Un certificat médical initial du 29 novembre 2019 a prescrit un arrêt de travail jusqu’au 6 décembre 2019 pour une douleur aiguë de l’épaule droite lors du port d’un carton en hauteur.
Par courrier du 18 décembre 2019, reçu le 20 suivant, la [7] a notifié à l’employeur l’information que le dossier de demande de reconnaissance d’un accident du travail était complet au 2 décembre 2019, une invitation à remplir un questionnaire sous 20 jours, une possibilité de consultation du dossier et de formuler des observations du 11 au 24 février 2020, le dossier restant consultable ensuite jusqu’à une décision devant intervenir au plus tard le 2 mars 2020.
La [6] a notifié une prise en charge de l’accident du travail par courrier du 25 février 2020.
La commission de recours amiable a rejeté le recours en inopposabilité de l’employeur le 18 juin 2020.
À la suite d’une requête du 8 juillet 2020 de l’association [5] contre la [7], un jugement du pôle social du tribunal judiciaire d’Annecy du 21 décembre 2023 (N° RG 20/353) a':
— déclaré le recours recevable,
— déclaré la décision de prise en charge inopposable à l’association comme ses conséquences financières,
— condamné la [6] aux dépens,
— débouté les parties de leurs autres demandes,
— ordonné l’exécution provisoire de la décision.
Par déclaration du 15 janvier 2024, la [7] a relevé appel de cette décision.
Par conclusions déposées le 19 juin 2024, la [7], dispensée de comparution à l’audience, demande':
— l’infirmation du jugement,
— que la prise en charge soit déclarée opposable à l’association,
— le débouté des demandes de l’association.
Par conclusions du 19 mars 2025 reprises oralement à l’audience devant la cour, l’association [5] demande la confirmation du jugement.

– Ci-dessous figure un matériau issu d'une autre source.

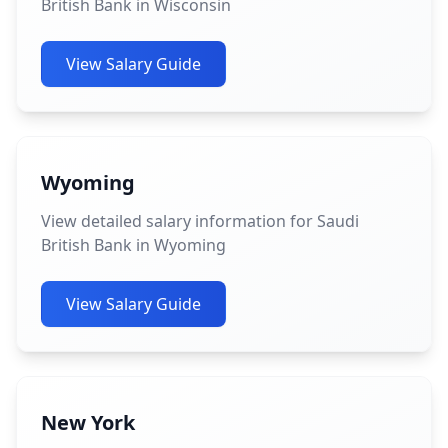
British Bank in Wisconsin
View Salary Guide
Wyoming
View detailed salary information for Saudi
British Bank in Wyoming
View Salary Guide
New York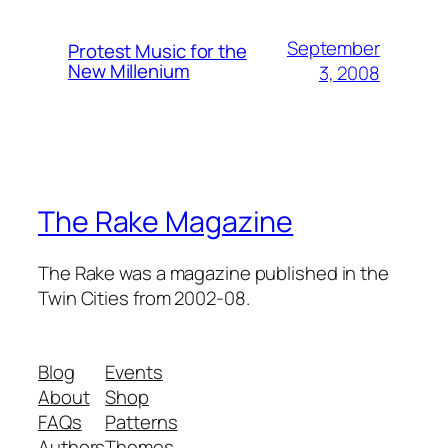
September
Protest Music for the
New Millenium
3, 2008
The Rake Magazine
The Rake was a magazine published in the
Twin Cities from 2002-08.
Blog
Events
About
Shop
FAQs
Patterns
Authors
Themes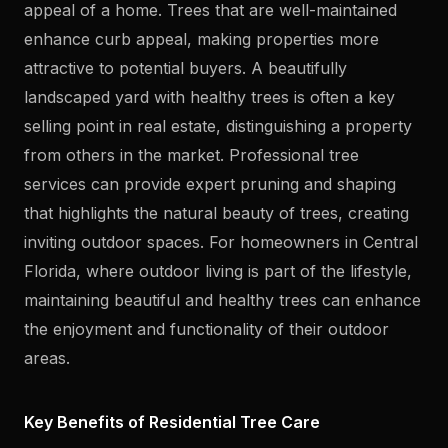
appeal of a home. Trees that are well-maintained
enhance curb appeal, making properties more
attractive to potential buyers. A beautifully
landscaped yard with healthy trees is often a key
selling point in real estate, distinguishing a property
from others in the market. Professional tree
services can provide expert pruning and shaping
that highlights the natural beauty of trees, creating
inviting outdoor spaces. For homeowners in Central
Florida, where outdoor living is part of the lifestyle,
maintaining beautiful and healthy trees can enhance
the enjoyment and functionality of their outdoor
areas.
Key Benefits of Residential Tree Care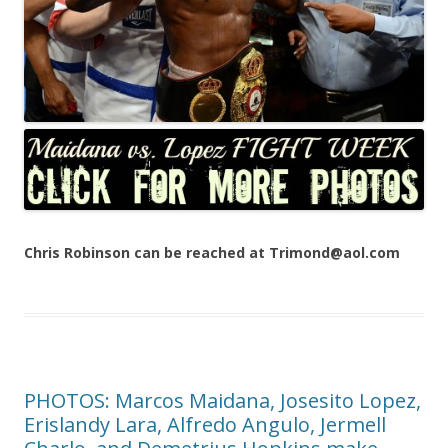
Chris Robinson can be reached at Trimond@aol.com
PHOTOS: Marcos Maidana, Josesito Lopez,
Erislandy Lara, Alfredo Angulo, Jermell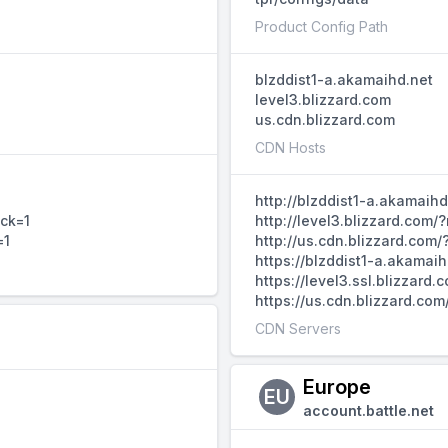
Product Config Path
blzddist1-a.akamaihd.net
level3.blizzard.com
us.cdn.blizzard.com
CDN Hosts
http://blzddist1-a.akamaih
ack=1
http://level3.blizzard.com
=1
http://us.cdn.blizzard.com
https://blzddist1-a.akamai
https://level3.ssl.blizzar
https://us.cdn.blizzard.co
CDN Servers
Europe
EU
account.battle.net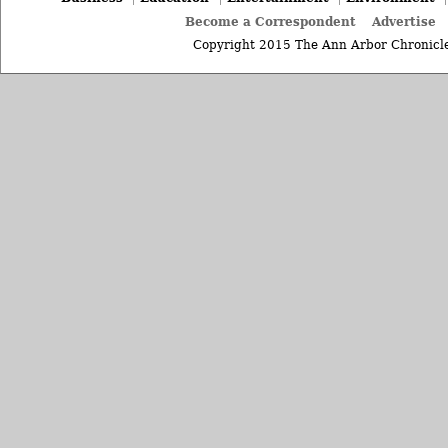
Become a Correspondent
Advertise
Copyright 2015 The Ann Arbor Chronicle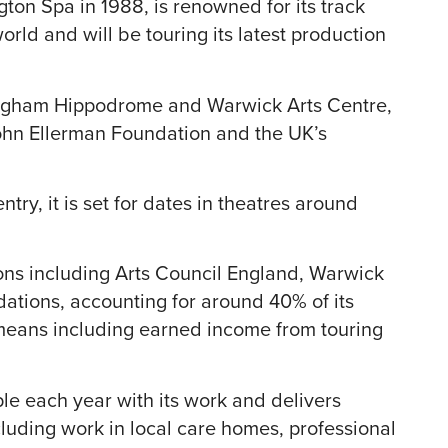
ton Spa in 1988, is renowned for its track
rld and will be touring its latest production
ngham Hippodrome and Warwick Arts Centre,
ohn Ellerman Foundation and the UK’s
try, it is set for dates in theatres around
ons including Arts Council England, Warwick
dations, accounting for around 40% of its
 means including earned income from touring
 each year with its work and delivers
cluding work in local care homes, professional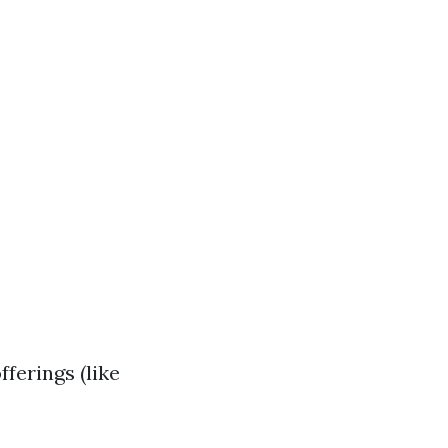
ferings (like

En application de l’article 455 du code de procédure civile, il est expressément référé aux dernières conclusions des parties pour un plus ample exposé de leurs prétentions et moyens.
MOTIVATION
1. ' L’association [5] reproche à la [7] de ne pas avoir respecté les dispositions de l’article R. 441-14 du code de la sécurité sociale en ne lui permettant pas d’accéder à un dossier d’instruction complet de la déclaration d’accident du travail, puisque n’y figurait comme pièce médicale que le certificat médical initial prescrivant un arrêt de travail du 29 novembre au 6 décembre 2019 et non les certificats de prolongation à l’origine des 183 jours d’arrêt figurant sur son compte employeur.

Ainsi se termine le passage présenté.